What is the magnitude of the single
straight-line displacement that the pirate
could have taken to reach the treasure?
Answer in units of m.
25.58 m
4.4^2 x 25.2^2 = x^2
sqrt(x) = 25.58
To find the magnitude of the single straight-line displacement that the pirate could have taken to reach the treasure, we can use the Pythagorean theorem. The theorem states that in a right triangle, the square of the length of the hypotenuse (the side opposite the right angle) is equal to the sum of the squares of the other two sides.
In this case, the pirate has traveled 25.2 m north and 4.4 m east. These two sides of the triangle are perpendicular to each other, making a right-angled triangle. We can use the Pythagorean theorem to find the length of the hypotenuse, which represents the single straight-line displacement.

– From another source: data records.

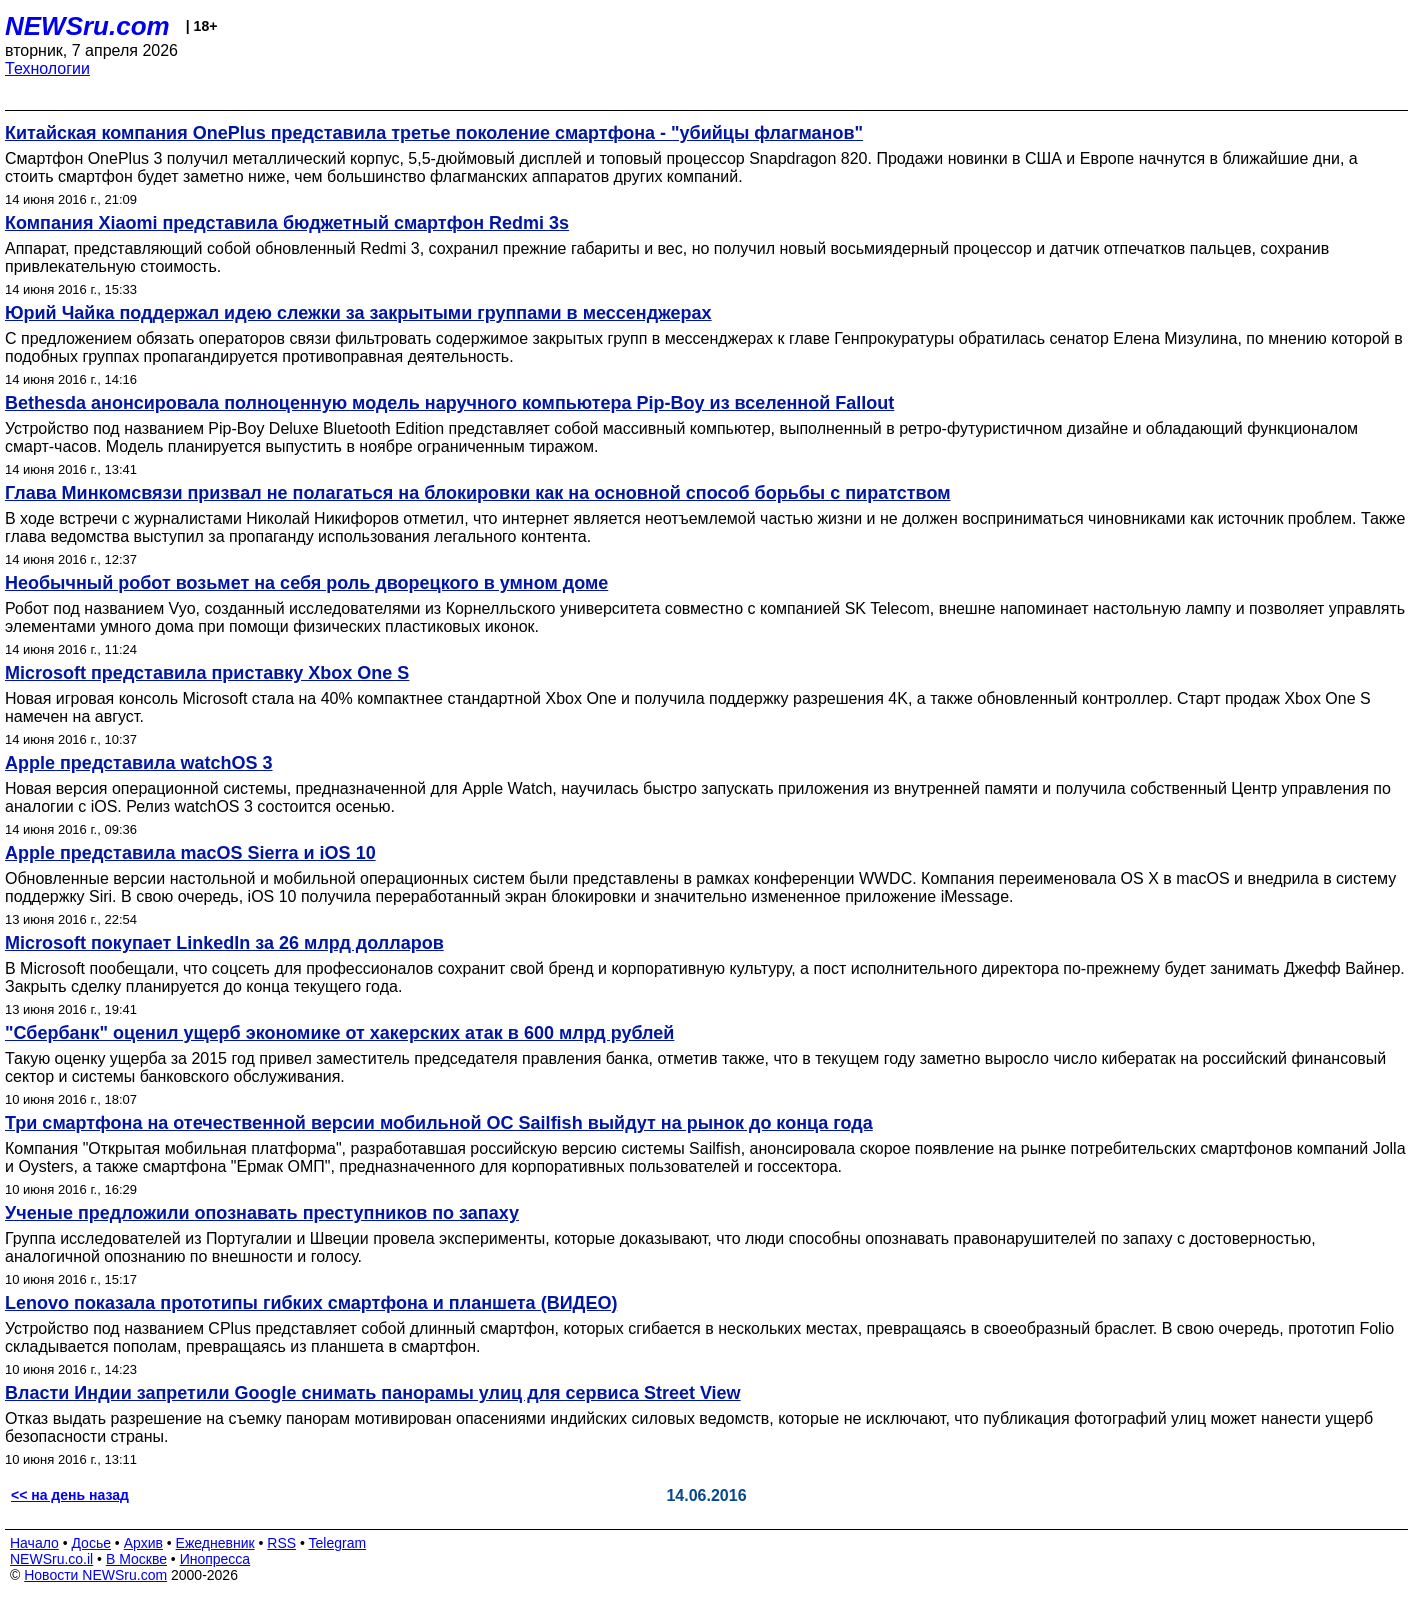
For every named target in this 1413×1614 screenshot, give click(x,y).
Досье (91, 1543)
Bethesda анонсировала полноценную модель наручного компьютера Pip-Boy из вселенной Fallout (449, 403)
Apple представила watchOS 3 (139, 763)
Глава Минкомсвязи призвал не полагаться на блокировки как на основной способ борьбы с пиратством (477, 493)
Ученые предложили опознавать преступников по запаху (262, 1213)
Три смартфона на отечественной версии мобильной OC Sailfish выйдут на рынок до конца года (439, 1123)
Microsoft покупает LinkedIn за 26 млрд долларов (224, 943)
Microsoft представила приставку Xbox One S (207, 673)
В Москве (136, 1559)
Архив (143, 1543)
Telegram (338, 1543)
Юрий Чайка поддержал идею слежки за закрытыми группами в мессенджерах (358, 313)
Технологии (47, 68)
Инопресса (215, 1559)
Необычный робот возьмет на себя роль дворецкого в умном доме (306, 583)
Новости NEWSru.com (95, 1575)
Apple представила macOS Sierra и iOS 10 (190, 853)
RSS (281, 1543)
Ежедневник (215, 1543)
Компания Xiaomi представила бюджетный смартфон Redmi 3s (287, 223)
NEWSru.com (87, 26)
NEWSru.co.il (51, 1559)
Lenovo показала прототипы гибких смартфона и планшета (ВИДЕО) (311, 1303)
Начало (34, 1543)
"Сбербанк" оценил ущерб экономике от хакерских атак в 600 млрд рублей (339, 1033)
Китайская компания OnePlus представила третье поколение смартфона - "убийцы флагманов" (434, 133)
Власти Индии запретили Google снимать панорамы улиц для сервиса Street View (373, 1393)
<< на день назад (70, 1495)
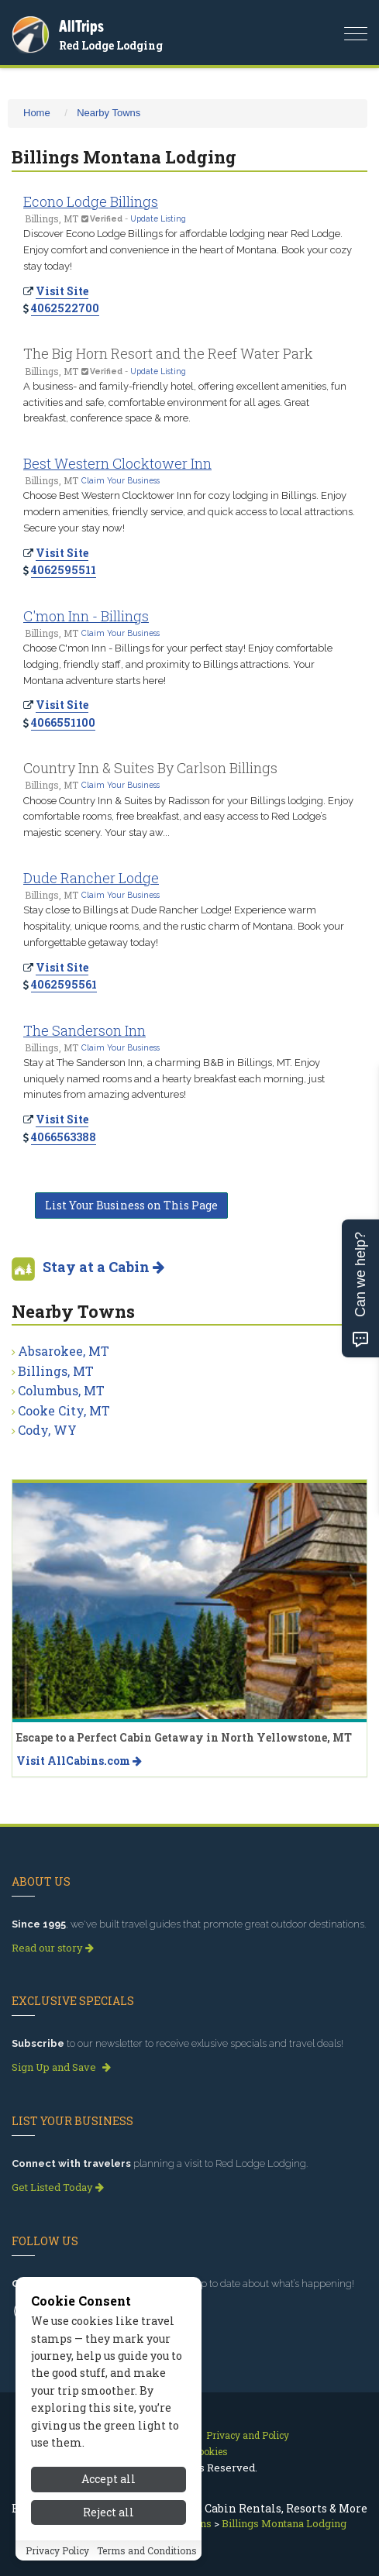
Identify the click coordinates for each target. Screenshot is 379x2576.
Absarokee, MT (63, 1351)
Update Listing (158, 218)
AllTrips (81, 26)
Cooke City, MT (64, 1410)
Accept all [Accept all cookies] (108, 2487)
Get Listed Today (58, 2187)
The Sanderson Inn (84, 1030)
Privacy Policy (57, 2558)
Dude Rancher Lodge (91, 877)
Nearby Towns (108, 113)
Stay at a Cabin (103, 1266)
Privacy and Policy (247, 2435)
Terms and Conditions (147, 2558)
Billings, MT (56, 1371)
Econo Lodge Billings (90, 201)
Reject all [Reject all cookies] (108, 2520)
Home (36, 113)
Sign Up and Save (61, 2067)
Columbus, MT (61, 1390)
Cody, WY (47, 1430)
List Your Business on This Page (131, 1205)
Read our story (53, 1948)
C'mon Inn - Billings (86, 616)
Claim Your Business (120, 480)
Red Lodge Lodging (111, 45)
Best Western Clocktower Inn (117, 463)
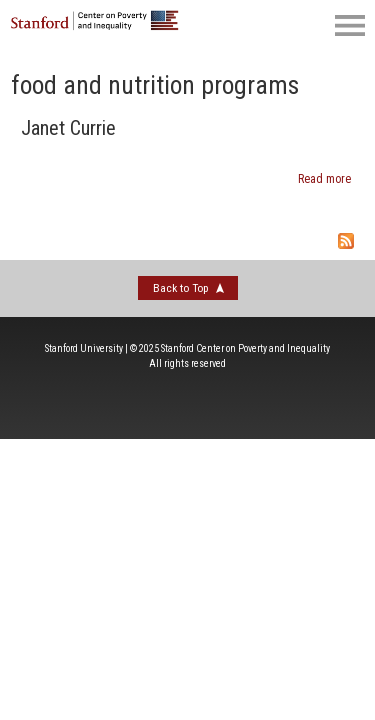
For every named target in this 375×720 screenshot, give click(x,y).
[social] (300, 25)
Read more (324, 179)
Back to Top (180, 288)
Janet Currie (68, 128)
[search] (260, 25)
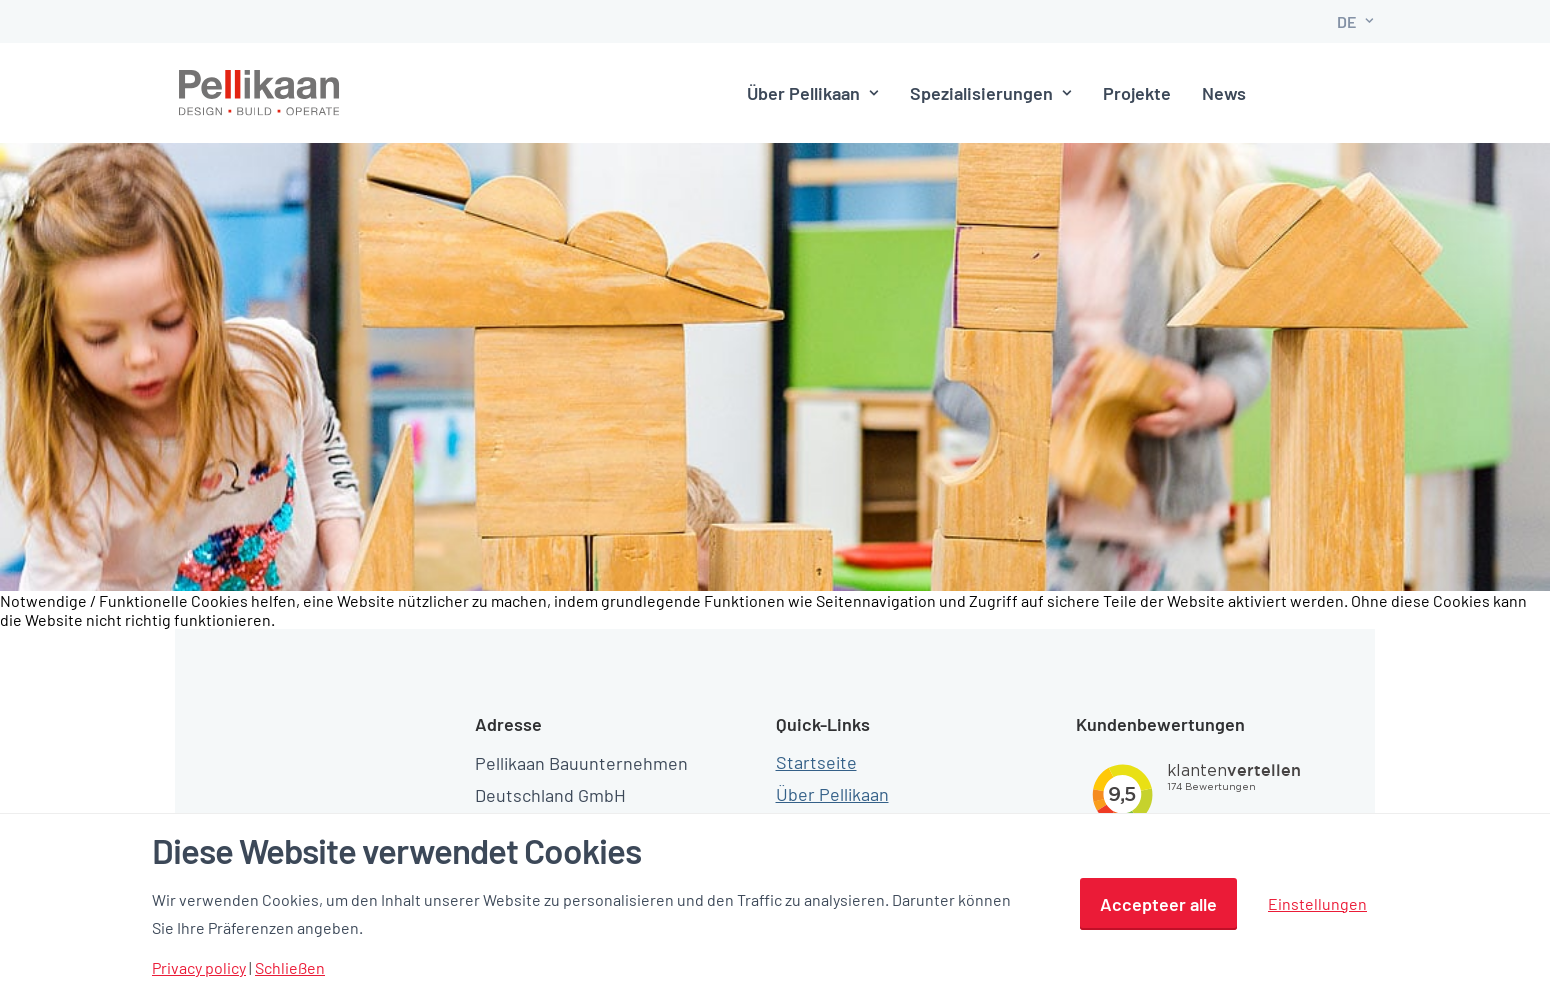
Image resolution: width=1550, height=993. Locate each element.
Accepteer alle (1158, 904)
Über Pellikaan (767, 93)
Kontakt (1300, 93)
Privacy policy (199, 968)
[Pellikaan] (260, 93)
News (1178, 93)
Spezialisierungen (945, 93)
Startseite (816, 729)
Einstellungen (1317, 903)
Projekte (1091, 93)
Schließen (290, 968)
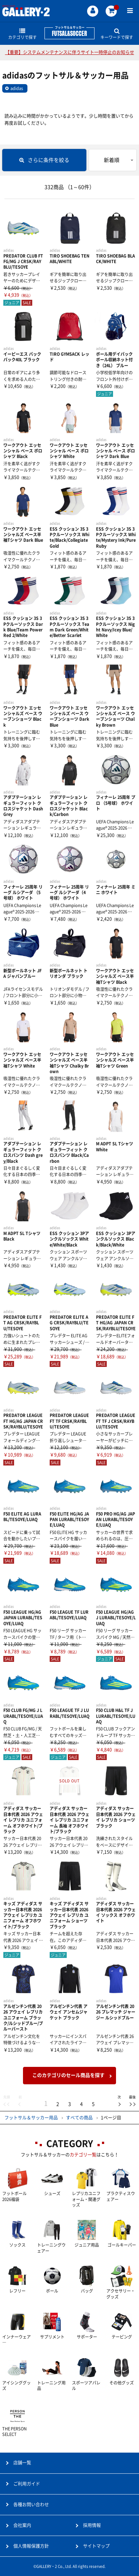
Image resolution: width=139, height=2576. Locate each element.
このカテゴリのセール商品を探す (68, 2075)
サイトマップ (96, 2546)
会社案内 (22, 2525)
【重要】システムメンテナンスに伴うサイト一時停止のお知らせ (69, 52)
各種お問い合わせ (31, 2504)
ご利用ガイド (26, 2484)
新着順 (111, 160)
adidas (16, 88)
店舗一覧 (22, 2462)
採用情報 (92, 2525)
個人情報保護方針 (31, 2546)
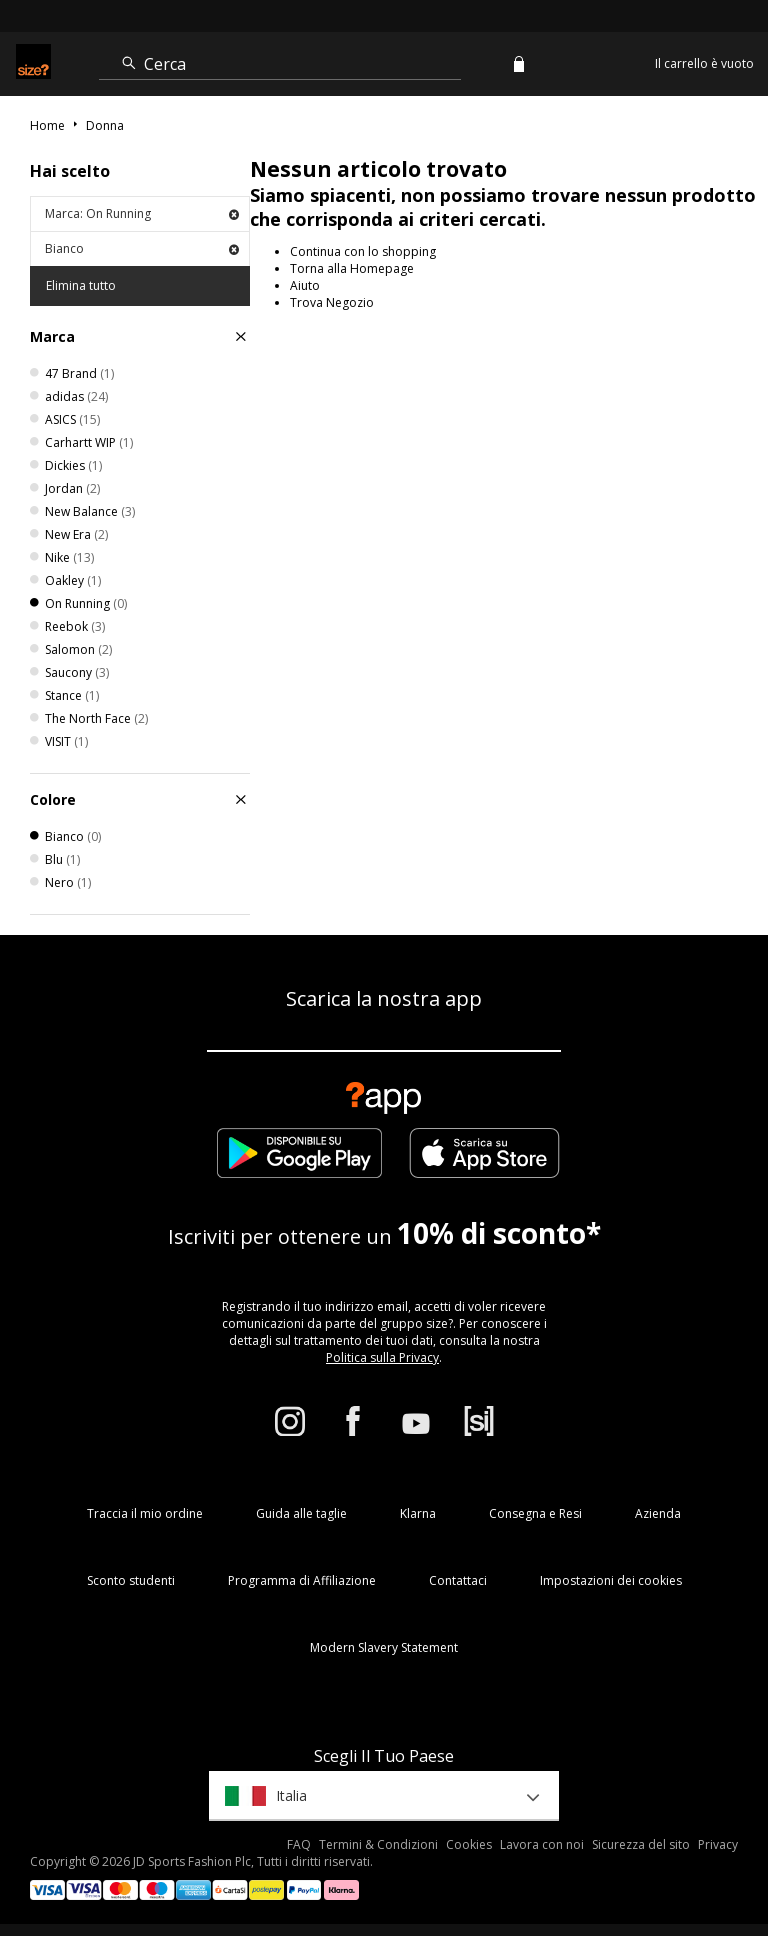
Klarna (418, 1513)
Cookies (469, 1844)
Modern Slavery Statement (384, 1647)
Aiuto (305, 285)
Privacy (718, 1844)
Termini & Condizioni (378, 1844)
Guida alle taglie (301, 1513)
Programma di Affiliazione (302, 1580)
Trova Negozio (332, 302)
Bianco (142, 248)
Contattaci (458, 1580)
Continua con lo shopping (363, 251)
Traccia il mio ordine (145, 1513)
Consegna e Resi (535, 1513)
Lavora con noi (542, 1844)
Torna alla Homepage (352, 268)
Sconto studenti (131, 1580)
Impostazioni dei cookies (611, 1580)
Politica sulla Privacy (382, 1357)
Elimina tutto (81, 285)
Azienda (658, 1513)
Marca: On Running (142, 213)
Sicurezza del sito (641, 1844)
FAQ (299, 1844)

Let's calculate it step by step:
Step 1: Square the length traveled north:
(25.2 m)² = 634.56 m²
Step 2: Square the length traveled east:
(4.4 m)² = 19.36 m²
Step 3: Add the squares of the two sides:
634.56 m² + 19.36 m² = 653.92 m²
Step 4: Take the square root of the sum to find the magnitude of the single straight-line displacement:
√(653.92 m²) ≈ 25.6 m
Therefore, the magnitude of the single straight-line displacement the pirate could have taken to reach the treasure is approximately 25.6 meters.